Remember the perfect tense is the tense of complete action. Its basic significance is the progress of an act or state to a point of culmination and the existence of its finished results. The point of completion is always antecedent to the time implied or stated in connection with the use of the perfect.

The passive voice indicates that the Lord receives the action of being crowned King of kings, a title that will be fulfilled at the beginning of the millennium at the second advent when he becomes the visible ruler of the kingdoms of this world.

At that time, Satan will be dethroned as the "ruler of this world" as our Lord assumes the title for His millennial reign.

The participle \with the perfect tense states that the completed action is antecedent to the action of the main verb which is our seeing Jesus crowned, translated: "having been crowned."

Heb 2:9; Those things with which He is crowned are mentioned next as "glory and honor" Both "glory" and "honor" are datives of personal interest. Glory is an attribute of deity but is given to the true humanity of Jesus at His session by God the Father.

Lucifer and the fallen angels sought to acquire glory by means of rebellion.

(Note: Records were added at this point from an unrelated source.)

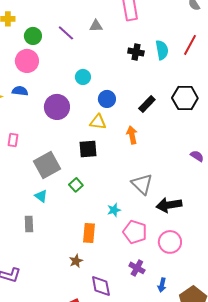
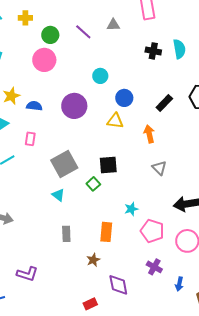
blue semicircle: (20, 91) -> (34, 106), moved
black square: (88, 149) -> (108, 165), moved
gray triangle: (142, 184) -> (159, 168), moved, size x0.7
gray rectangle: (29, 224) -> (66, 234), moved

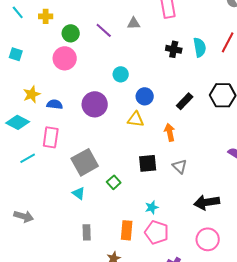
pink rectangle: (30, 139) -> (51, 137), size x1.5
black square: (108, 165) -> (148, 163), moved
pink pentagon: (152, 231) -> (157, 232), moved

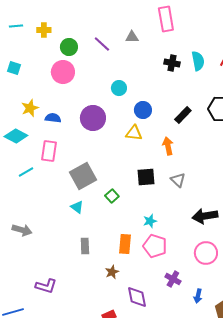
cyan line: (18, 12) -> (16, 26), turned -56

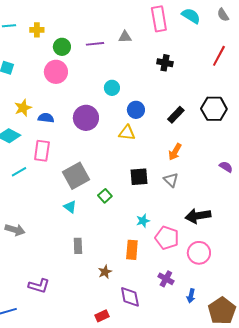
purple line: (102, 44) -> (95, 44), turned -48
cyan semicircle: (198, 61) -> (191, 16), moved, turned -48
orange arrow: (168, 146) -> (175, 152), moved, turned -138
orange rectangle: (125, 244) -> (132, 250), moved
pink pentagon: (155, 246) -> (167, 238), moved

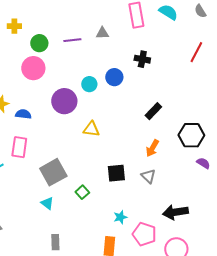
black hexagon: (214, 109) -> (191, 135), moved
blue circle: (136, 110) -> (114, 77), moved
purple circle: (86, 118) -> (64, 101), moved
yellow triangle: (127, 133) -> (91, 129), moved

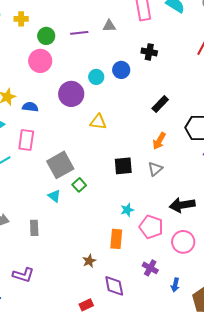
gray triangle: (148, 176) -> (155, 169), turned 35
green square: (82, 192) -> (79, 185), moved
gray rectangle: (55, 242) -> (34, 228), moved

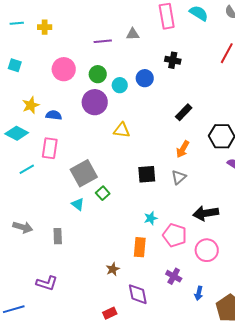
green circle: (46, 36) -> (98, 74), moved

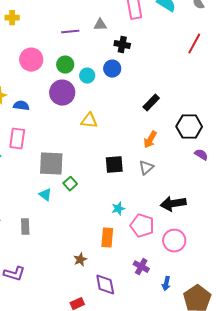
black cross: (173, 60) -> (122, 45), moved
gray square: (84, 173) -> (51, 164), turned 32

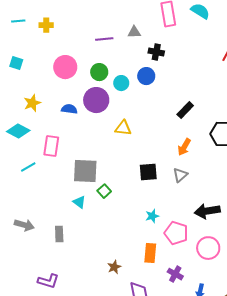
blue semicircle: (21, 106) -> (69, 109), moved
orange rectangle: (107, 238) -> (150, 253), moved

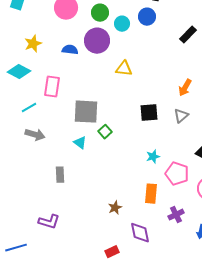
black rectangle: (185, 110) -> (188, 35), moved
gray arrow: (24, 225) -> (35, 135), moved
purple cross: (175, 274) -> (176, 215), turned 35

However, glory is never given to the fallen angels and the only Man who has received glory is the resurrected Christ.

The etymology of the Greek word "doxa" that is translated "glory", goes back to Homer and Herodotus who used the word to describe what one thinks or his opinions.

When such thoughts and opinions constitute a personal evaluation of someone, then doxa means "renown, reputation, esteem, honor, or virtue."

These are the attitudes of reciprocity toward God that are expressed by those who "glorify" Him.

When mankind extends glory and honor to God or Christ it does not imply that man is able to produce this glory and honor.

However, by means of spiritual growth through the PMA of Bible Doctrine, man is able to realize the reputation of God and Christ, come to respect it and through reciprocity, honor these virtues by means of thought, worship, and the execution of the divine mandates of the PPOG. These are functions of reciprocity.

During the ascension, Jesus Christ led the Triumphal Procession into heaven and on arrival He was seated at the right hand of God. This is the position of highest honor and indicates that God the Father had imputed to the Lord's resurrected humanity the glory and honor that belongs only to deity.

1Tim 3:16; By consent of all, great is the mystery of the spiritual life (the prototype divine power system, tested, proved worthy, and bequeathed to the royal family as the operational system for executing the spiritual life of the Church Age ):

He, the unique One ( TLJC in hypostatic union ), Who became visible in human body ( true humanity ). This same One was vindicated by the agency of the Holy Spirit ( the sustaining ministry of the Holy Spirit during the Incarnation ); He was observed carefully by angels ( both elect and fallen with the exception of the Bene ha Elohim who were in incarcerated in Tartarus). He was proclaimed among the Gentiles, believed on in the world, and received up in glory.